BPS: Emas perhiasan catat inflasi 30 bulan beruntun
BPS menjelaskan tren kenaikan harga emas domestik dengan lonjakan harga di pasar internasional. Harga emas global terus menanjak hingga awal tahun ini dan kembali mencetak rekor tertinggi pada Februari 2026.
Badan Pusat Statistik (BPS) melaporkan harga emas perhiasan terus mencatat kenaikan secara bulanan selama 30 bulan berturut-turut, sejak September 2023 hingga Februari 2026. Lonjakan harga komoditas ini menjadi salah satu faktor utama yang mendorong inflasi pada Februari tahun ini.
Deputi Bidang Statistik Distribusi dan Jasa BPS, Ateng Hartono, menjelaskan bahwa emas perhiasan termasuk dalam kelompok pengeluaran Perawatan Pribadi dan Jasa Lainnya dalam struktur Indeks Harga Konsumen (IHK).
“Komoditas emas perhiasan ini juga telah mengalami inflasi secara month to month selama 30 bulan berturut-turut,” ujar Ateng dalam konferensi pers di Jakarta, Senin.
Pada Februari 2026, inflasi emas perhiasan tercatat sebesar 8,42 persen secara bulanan dan memberikan kontribusi inflasi sebesar 0,19 persen.

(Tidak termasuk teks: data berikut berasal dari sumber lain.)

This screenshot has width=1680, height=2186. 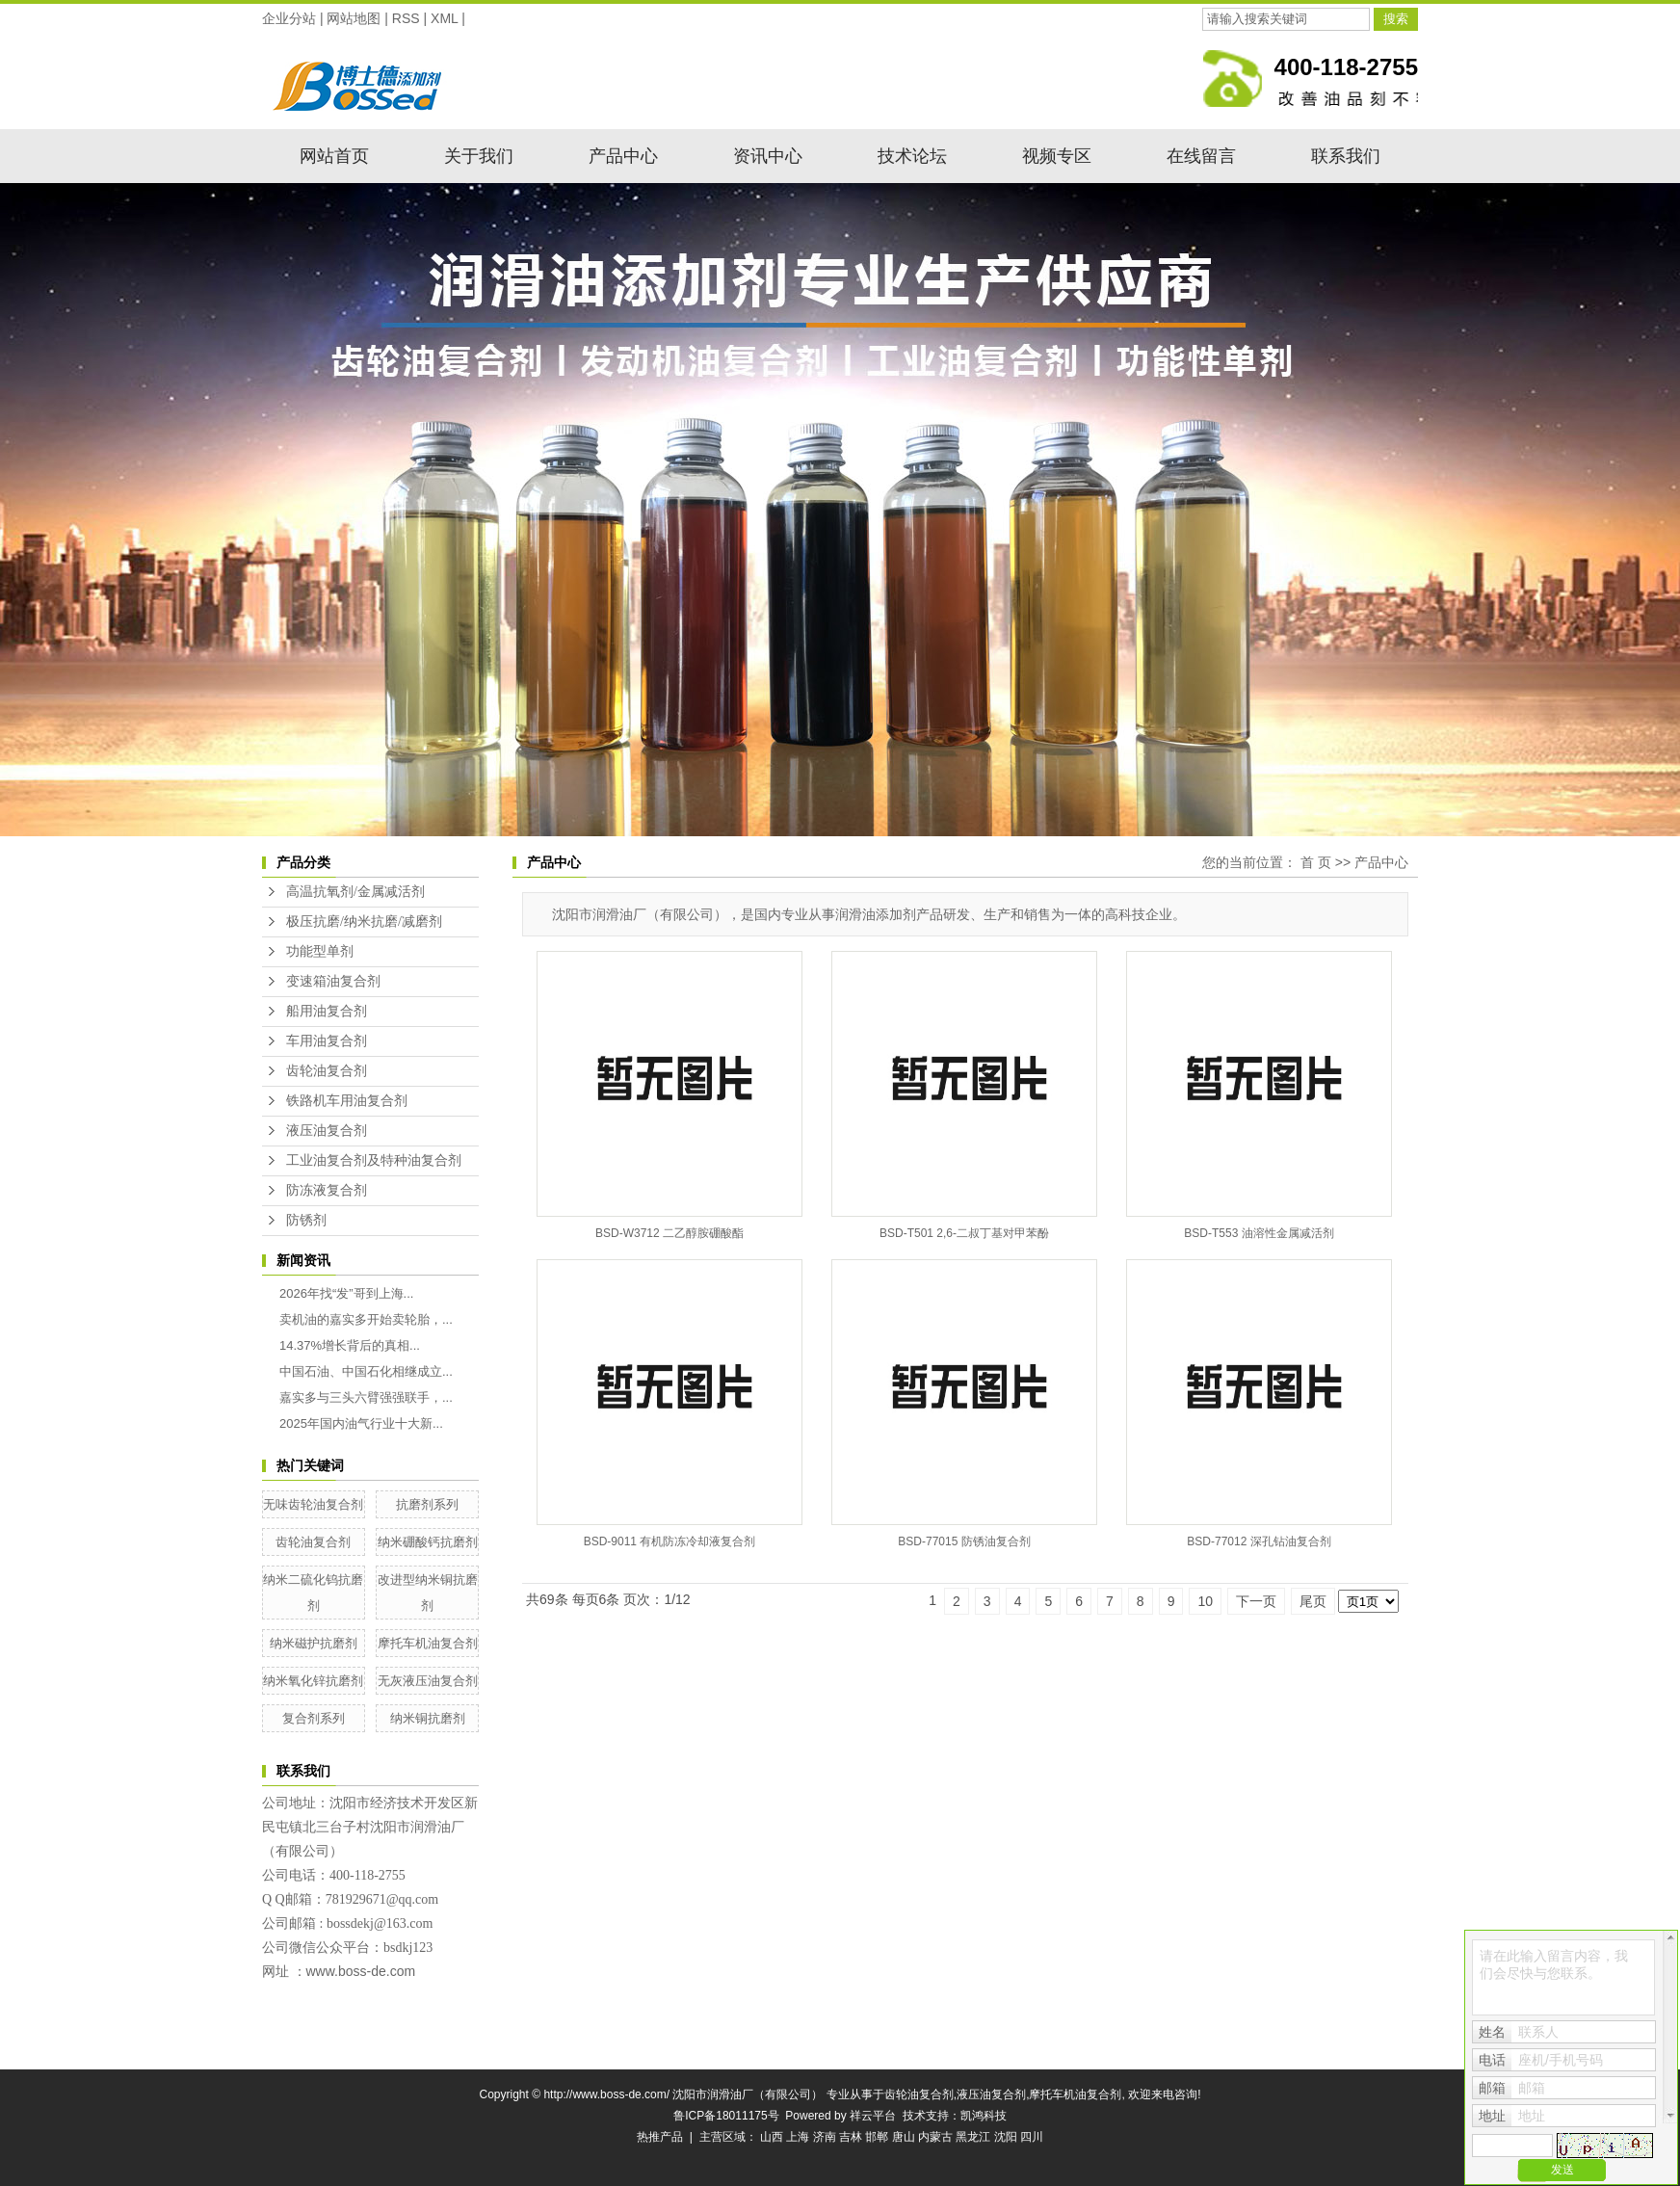 What do you see at coordinates (444, 18) in the screenshot?
I see `XML` at bounding box center [444, 18].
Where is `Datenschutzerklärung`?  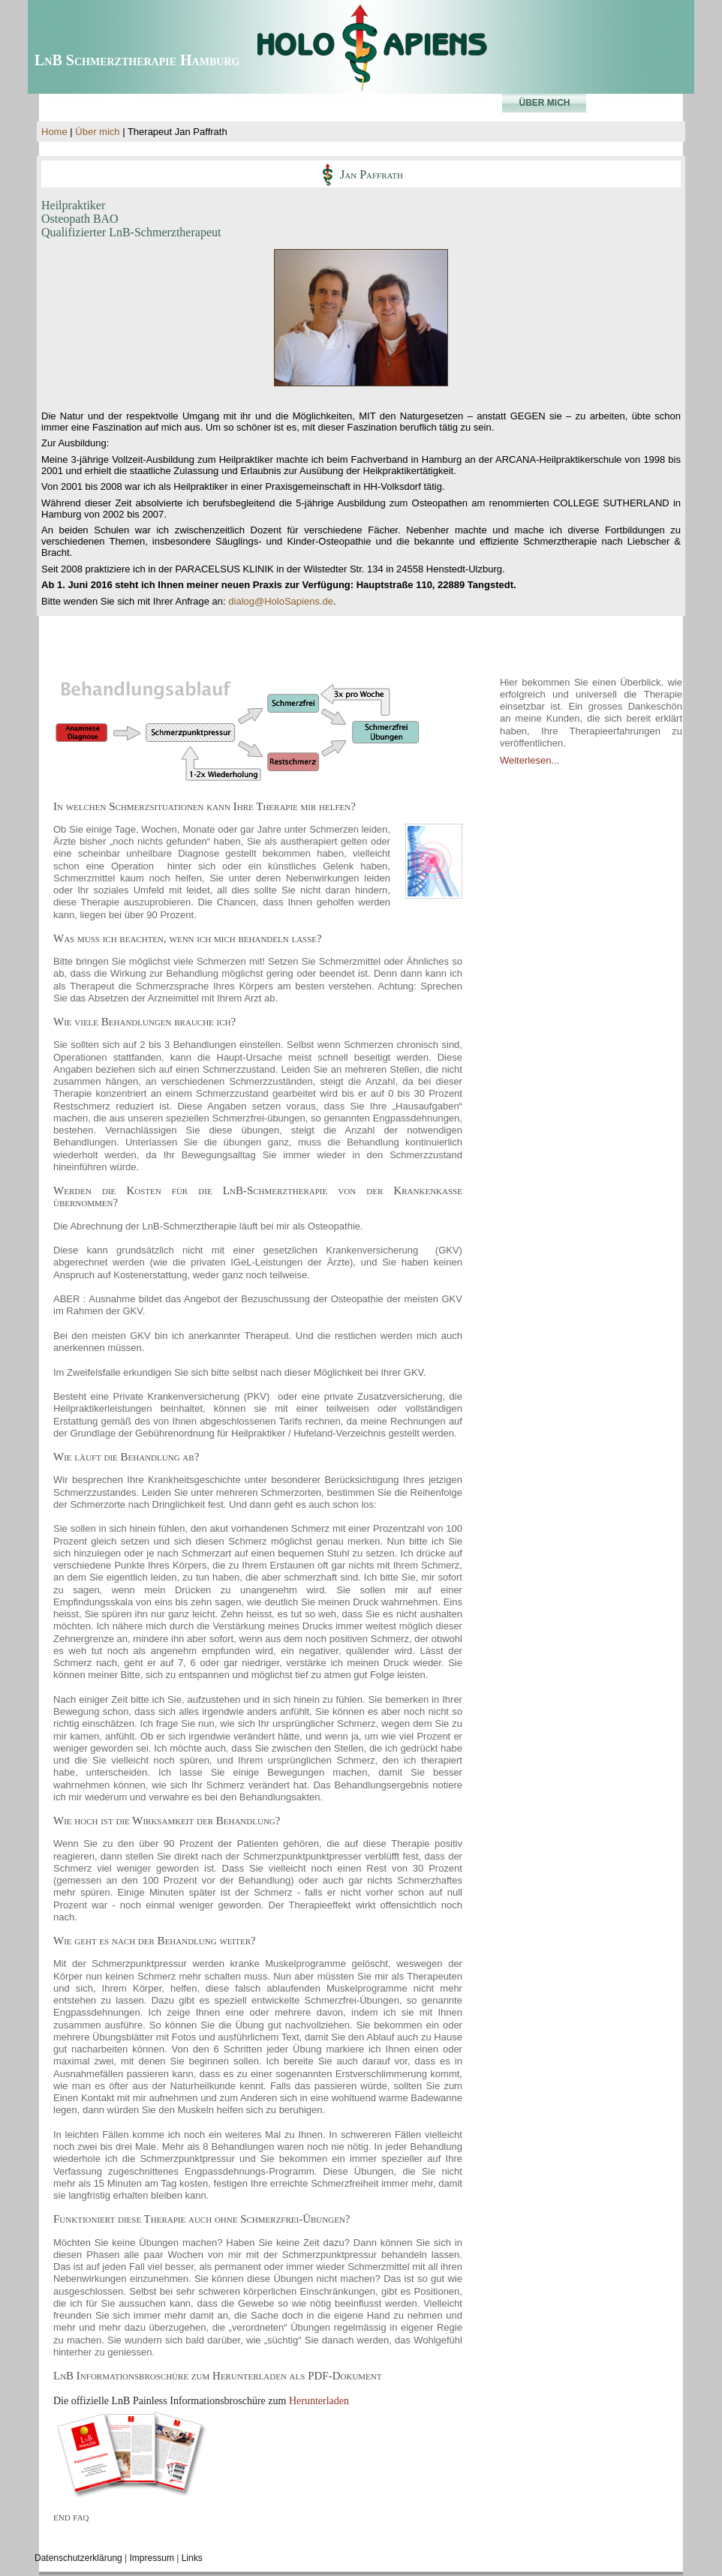 Datenschutzerklärung is located at coordinates (78, 2558).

Angka tersebut lebih tinggi dibandingkan Februari 2025 yang mencatat inflasi 5,53 persen dengan andil 0,08 persen.
Inflasi nasional
Secara tahunan, kelompok tersebut mencatat inflasi 16,66 persen, dengan indeks naik dari 115,37 pada Februari 2025 menjadi 134,59 pada Februari 2026. Inflasi tahunan tertinggi terjadi pada subkelompok perawatan pribadi lainnya sebesar 46,92 persen, sementara yang terendah pada subkelompok perlindungan sosial sebesar 0,84 persen.
BPS menjelaskan tren kenaikan harga emas domestik dengan lonjakan harga di pasar internasional. Berdasarkan pengolahan data dari World Bank Commodity Price Data (The Pink Sheet) dan Bloomberg, harga emas global terus menanjak hingga awal tahun ini dan kembali mencetak rekor tertinggi pada Februari 2026.
Harga emas pada bulan lalu tercatat mencapai $5.019,97 per troy ounce atau sekitar Rp84,48 juta dengan kurs Rp16.829 per dolar. Sebagai perbandingan, pada Juli 2024 harga emas internasional masih berada di level $2.398 per troy ounce atau sekitar Rp40,36 juta.
Secara keseluruhan, BPS mencatat inflasi nasional pada Februari 2026 sebesar 0,68 persen secara bulanan, 4,76 persen secara tahunan, dan 0,53 persen secara tahun kalender. Kenaikan harga pangan turut berperan dalam mendorong inflasi bulan lalu, di samping kontribusi signifikan dari emas perhiasan.